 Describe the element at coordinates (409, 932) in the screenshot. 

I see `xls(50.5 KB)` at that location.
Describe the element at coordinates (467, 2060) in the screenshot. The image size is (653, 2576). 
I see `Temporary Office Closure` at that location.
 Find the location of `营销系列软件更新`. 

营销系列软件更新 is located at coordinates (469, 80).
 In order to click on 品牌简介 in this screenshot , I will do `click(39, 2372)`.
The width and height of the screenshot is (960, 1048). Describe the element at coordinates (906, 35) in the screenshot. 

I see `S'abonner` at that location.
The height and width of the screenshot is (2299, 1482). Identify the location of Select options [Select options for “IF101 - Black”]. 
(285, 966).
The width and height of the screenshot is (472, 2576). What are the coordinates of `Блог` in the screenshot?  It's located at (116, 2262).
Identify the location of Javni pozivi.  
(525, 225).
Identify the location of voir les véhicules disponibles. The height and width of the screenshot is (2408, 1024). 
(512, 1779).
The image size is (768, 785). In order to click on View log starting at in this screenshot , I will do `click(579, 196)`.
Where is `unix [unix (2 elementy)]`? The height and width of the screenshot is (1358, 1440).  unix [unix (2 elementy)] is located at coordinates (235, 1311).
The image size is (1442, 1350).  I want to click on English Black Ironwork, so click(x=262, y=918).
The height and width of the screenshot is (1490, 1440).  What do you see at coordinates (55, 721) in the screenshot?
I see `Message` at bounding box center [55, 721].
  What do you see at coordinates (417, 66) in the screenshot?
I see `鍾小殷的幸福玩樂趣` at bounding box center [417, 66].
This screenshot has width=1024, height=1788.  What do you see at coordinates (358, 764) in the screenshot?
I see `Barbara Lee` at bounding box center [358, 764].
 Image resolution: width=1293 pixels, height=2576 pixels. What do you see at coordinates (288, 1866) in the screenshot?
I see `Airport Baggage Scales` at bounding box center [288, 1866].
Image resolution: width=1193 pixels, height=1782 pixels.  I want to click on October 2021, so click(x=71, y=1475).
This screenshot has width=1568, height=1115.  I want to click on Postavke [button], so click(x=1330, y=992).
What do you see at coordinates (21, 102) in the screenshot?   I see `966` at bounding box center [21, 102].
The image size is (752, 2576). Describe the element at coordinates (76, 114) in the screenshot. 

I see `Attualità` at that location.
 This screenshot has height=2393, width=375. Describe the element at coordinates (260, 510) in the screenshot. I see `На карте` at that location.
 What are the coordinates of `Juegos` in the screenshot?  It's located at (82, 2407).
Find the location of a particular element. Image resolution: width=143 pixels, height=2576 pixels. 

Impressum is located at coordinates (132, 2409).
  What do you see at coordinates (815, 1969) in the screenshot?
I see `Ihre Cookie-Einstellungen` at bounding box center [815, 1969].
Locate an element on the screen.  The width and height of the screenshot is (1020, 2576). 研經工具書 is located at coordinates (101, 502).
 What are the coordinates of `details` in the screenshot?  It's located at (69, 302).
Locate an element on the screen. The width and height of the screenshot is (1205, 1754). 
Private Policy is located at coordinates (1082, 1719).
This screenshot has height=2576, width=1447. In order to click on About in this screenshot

━━━━━━━━━━━━━━━━━━━━━━━━━━━━━━

Transcribe the full listing exactly, omitting nothing.

Response box ->
 Describe the element at coordinates (409, 932) in the screenshot. 

I see `xls(50.5 KB)` at that location.
Describe the element at coordinates (467, 2060) in the screenshot. The image size is (653, 2576). 
I see `Temporary Office Closure` at that location.
 Find the location of `营销系列软件更新`. 

营销系列软件更新 is located at coordinates (469, 80).
 In order to click on 品牌简介 in this screenshot , I will do `click(39, 2372)`.
The width and height of the screenshot is (960, 1048). Describe the element at coordinates (906, 35) in the screenshot. 

I see `S'abonner` at that location.
The height and width of the screenshot is (2299, 1482). Identify the location of Select options [Select options for “IF101 - Black”]. 
(285, 966).
The width and height of the screenshot is (472, 2576). What are the coordinates of `Блог` in the screenshot?  It's located at (116, 2262).
Identify the location of Javni pozivi.  
(525, 225).
Identify the location of voir les véhicules disponibles. The height and width of the screenshot is (2408, 1024). 
(512, 1779).
The image size is (768, 785). In order to click on View log starting at in this screenshot , I will do `click(579, 196)`.
Where is `unix [unix (2 elementy)]`? The height and width of the screenshot is (1358, 1440).  unix [unix (2 elementy)] is located at coordinates (235, 1311).
The image size is (1442, 1350).  I want to click on English Black Ironwork, so click(x=262, y=918).
The height and width of the screenshot is (1490, 1440).  What do you see at coordinates (55, 721) in the screenshot?
I see `Message` at bounding box center [55, 721].
  What do you see at coordinates (417, 66) in the screenshot?
I see `鍾小殷的幸福玩樂趣` at bounding box center [417, 66].
This screenshot has width=1024, height=1788.  What do you see at coordinates (358, 764) in the screenshot?
I see `Barbara Lee` at bounding box center [358, 764].
 Image resolution: width=1293 pixels, height=2576 pixels. What do you see at coordinates (288, 1866) in the screenshot?
I see `Airport Baggage Scales` at bounding box center [288, 1866].
Image resolution: width=1193 pixels, height=1782 pixels.  I want to click on October 2021, so click(x=71, y=1475).
This screenshot has width=1568, height=1115.  I want to click on Postavke [button], so click(x=1330, y=992).
What do you see at coordinates (21, 102) in the screenshot?   I see `966` at bounding box center [21, 102].
The image size is (752, 2576). Describe the element at coordinates (76, 114) in the screenshot. 

I see `Attualità` at that location.
 This screenshot has height=2393, width=375. Describe the element at coordinates (260, 510) in the screenshot. I see `На карте` at that location.
 What are the coordinates of `Juegos` in the screenshot?  It's located at (82, 2407).
Find the location of a particular element. Image resolution: width=143 pixels, height=2576 pixels. 

Impressum is located at coordinates (132, 2409).
  What do you see at coordinates (815, 1969) in the screenshot?
I see `Ihre Cookie-Einstellungen` at bounding box center [815, 1969].
Locate an element on the screen.  The width and height of the screenshot is (1020, 2576). 研經工具書 is located at coordinates (101, 502).
 What are the coordinates of `details` in the screenshot?  It's located at (69, 302).
Locate an element on the screen. The width and height of the screenshot is (1205, 1754). 
Private Policy is located at coordinates (1082, 1719).
This screenshot has height=2576, width=1447. In order to click on About in this screenshot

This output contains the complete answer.